The All Blacks' destiny was in their own hands with three games to play, which made Hamilton critical to their chances.
"We were pretty dominant early. We got ourselves into a position, particularly in the last 30, where Argentina stayed in the game, they put us under a lot of defensive pressure, and we stuck to an All Black-DNA.
"We tried to play and carry our way through a strong defensive line, and we need to be smarter about how we offer variety around that.
"We're desperately trying to build some new habits in this team about what we're doing on the park, and it seems you take a couple of steps forward and then, suddenly, you take one step back.
"That is frustrating when we are trying to build some new stuff there, but we've got to keep working on that."
A final penalty count of 14-12 was high for both teams. The penalties that hurt were often the early ones when they were over-zealous on the off-side line, while in the last quarter, they were mainly at the attacking breakdown where the All Blacks had been frustrated. Foster said they needed to control that with some of their tactical decisions.
"It is reflective that the team is trying really, really hard, but it's not quite there.
"Often, when you are trying to build something different, it takes a little while, and it's pretty frustrating.

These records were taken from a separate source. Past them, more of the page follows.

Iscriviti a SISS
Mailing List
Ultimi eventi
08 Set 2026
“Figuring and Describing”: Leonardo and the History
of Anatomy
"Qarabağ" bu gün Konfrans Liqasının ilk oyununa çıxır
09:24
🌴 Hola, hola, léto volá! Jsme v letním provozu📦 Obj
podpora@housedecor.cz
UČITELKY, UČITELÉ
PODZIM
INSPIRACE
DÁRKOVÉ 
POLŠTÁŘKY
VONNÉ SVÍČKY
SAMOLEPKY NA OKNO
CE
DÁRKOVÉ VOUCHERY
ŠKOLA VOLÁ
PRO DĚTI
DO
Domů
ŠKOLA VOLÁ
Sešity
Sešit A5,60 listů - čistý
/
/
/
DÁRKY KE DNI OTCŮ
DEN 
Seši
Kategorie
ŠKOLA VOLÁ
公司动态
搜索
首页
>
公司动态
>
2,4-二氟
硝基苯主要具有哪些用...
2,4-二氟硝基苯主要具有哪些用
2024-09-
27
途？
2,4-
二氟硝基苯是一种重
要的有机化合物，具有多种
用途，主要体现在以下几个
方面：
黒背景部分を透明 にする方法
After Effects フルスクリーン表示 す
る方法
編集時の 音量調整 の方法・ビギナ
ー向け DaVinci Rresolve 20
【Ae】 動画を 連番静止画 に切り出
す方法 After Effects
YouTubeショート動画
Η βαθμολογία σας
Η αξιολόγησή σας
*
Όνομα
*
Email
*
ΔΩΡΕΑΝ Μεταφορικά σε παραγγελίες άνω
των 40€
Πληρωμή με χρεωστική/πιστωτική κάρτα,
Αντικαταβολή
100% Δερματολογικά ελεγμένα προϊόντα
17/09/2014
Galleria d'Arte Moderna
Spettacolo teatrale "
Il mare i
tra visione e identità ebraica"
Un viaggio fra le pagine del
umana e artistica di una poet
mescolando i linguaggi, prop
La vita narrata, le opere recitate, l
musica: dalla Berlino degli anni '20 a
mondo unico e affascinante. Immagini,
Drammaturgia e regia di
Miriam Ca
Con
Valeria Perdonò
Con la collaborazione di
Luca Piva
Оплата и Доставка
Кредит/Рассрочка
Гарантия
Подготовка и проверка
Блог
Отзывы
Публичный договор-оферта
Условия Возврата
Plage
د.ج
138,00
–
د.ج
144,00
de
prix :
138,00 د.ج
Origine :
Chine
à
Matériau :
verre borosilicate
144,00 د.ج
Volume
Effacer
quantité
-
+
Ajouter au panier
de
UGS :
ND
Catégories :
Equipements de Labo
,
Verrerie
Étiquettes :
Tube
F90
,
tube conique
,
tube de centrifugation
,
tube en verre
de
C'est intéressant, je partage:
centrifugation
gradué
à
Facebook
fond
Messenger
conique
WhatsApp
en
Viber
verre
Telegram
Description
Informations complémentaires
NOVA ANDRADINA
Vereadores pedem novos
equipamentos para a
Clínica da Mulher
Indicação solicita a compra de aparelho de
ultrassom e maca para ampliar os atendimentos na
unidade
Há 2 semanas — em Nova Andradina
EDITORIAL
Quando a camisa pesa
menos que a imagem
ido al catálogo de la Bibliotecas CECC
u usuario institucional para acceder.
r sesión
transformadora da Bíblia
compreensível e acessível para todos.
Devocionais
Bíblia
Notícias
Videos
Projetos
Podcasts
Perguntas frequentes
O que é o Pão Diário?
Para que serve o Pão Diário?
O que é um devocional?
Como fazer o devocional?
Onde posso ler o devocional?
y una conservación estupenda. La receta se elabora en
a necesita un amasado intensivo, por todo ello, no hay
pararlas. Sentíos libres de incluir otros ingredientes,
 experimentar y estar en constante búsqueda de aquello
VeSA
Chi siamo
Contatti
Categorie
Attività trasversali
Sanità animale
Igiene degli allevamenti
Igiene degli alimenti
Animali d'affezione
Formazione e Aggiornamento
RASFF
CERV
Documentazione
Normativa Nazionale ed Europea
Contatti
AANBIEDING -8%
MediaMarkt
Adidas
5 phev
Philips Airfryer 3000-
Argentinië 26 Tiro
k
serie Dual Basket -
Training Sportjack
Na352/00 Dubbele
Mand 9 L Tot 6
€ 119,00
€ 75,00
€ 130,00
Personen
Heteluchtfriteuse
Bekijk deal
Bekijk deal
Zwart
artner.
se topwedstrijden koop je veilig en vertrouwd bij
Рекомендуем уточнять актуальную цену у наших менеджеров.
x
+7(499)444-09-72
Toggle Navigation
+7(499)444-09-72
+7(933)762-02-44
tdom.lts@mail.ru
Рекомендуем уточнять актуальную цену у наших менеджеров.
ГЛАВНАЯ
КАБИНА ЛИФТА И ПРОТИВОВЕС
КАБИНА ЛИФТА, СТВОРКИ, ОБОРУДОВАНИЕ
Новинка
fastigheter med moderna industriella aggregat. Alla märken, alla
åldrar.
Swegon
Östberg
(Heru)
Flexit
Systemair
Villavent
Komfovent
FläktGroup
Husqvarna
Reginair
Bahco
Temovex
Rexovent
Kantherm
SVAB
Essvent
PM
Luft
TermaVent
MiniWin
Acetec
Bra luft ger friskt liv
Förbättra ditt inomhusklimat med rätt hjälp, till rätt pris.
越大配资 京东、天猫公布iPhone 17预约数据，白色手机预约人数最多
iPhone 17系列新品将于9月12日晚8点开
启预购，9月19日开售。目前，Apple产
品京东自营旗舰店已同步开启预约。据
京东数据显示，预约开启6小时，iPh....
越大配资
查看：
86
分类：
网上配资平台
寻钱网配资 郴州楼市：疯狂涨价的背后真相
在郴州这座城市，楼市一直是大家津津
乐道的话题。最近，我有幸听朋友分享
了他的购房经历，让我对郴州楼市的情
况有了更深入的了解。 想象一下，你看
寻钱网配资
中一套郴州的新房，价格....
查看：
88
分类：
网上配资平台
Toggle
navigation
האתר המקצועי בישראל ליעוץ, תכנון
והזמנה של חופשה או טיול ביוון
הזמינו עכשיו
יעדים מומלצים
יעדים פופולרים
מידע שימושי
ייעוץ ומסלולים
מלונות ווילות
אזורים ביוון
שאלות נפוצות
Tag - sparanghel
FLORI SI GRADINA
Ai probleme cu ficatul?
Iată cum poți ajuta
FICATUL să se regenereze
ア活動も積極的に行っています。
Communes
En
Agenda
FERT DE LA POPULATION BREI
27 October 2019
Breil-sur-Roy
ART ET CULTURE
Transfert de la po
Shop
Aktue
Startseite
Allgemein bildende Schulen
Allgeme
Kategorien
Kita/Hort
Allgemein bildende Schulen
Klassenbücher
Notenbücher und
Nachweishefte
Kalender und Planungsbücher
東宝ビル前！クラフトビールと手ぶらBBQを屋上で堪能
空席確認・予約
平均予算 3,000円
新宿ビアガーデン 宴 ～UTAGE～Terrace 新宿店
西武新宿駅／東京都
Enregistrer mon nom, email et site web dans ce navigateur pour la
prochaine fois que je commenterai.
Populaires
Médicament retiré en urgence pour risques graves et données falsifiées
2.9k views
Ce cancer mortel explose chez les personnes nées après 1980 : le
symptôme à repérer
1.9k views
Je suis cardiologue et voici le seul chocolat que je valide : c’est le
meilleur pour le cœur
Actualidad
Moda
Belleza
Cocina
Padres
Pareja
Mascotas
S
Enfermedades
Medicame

It's frustrating, I'm sure, for the viewers and the fans, and it's frustrating with us.
"But we have got faith that some of the things we're building are paying dividends, but it needs to happen quickly, and we know that."
The lesson from the two Tests in South Africa was to shorten their focus for the second Test, which was what they had to do now ahead of the Hamilton Test.
"The only way you get consistency is one step at a time."
The decision to substitute captain and flanker Sam Cane was down to a desire to replace a fetcher with the power of a ball carrier in Akira Ioane.
Foster said Cane was under the spotlight with the losses, but he felt his work in the tackle and around the breakdown had shifted up in the last two games.
He also defended hooker Codie Taylor who he said was working hard, and when the set-piece wasn't going well in the final quarter, it was easy to point the finger at the hooker.
The decision to replace Samisoni Taukei'aho with props Ethan de Groot and Tyrel Lomax, who had soft tissue injuries, was down to the combination in the respective front rows.
Foster said everyone was hurting - players, coaches, administrators and supporters. He understood some people would be angry but said that was the time for people to get behind the team.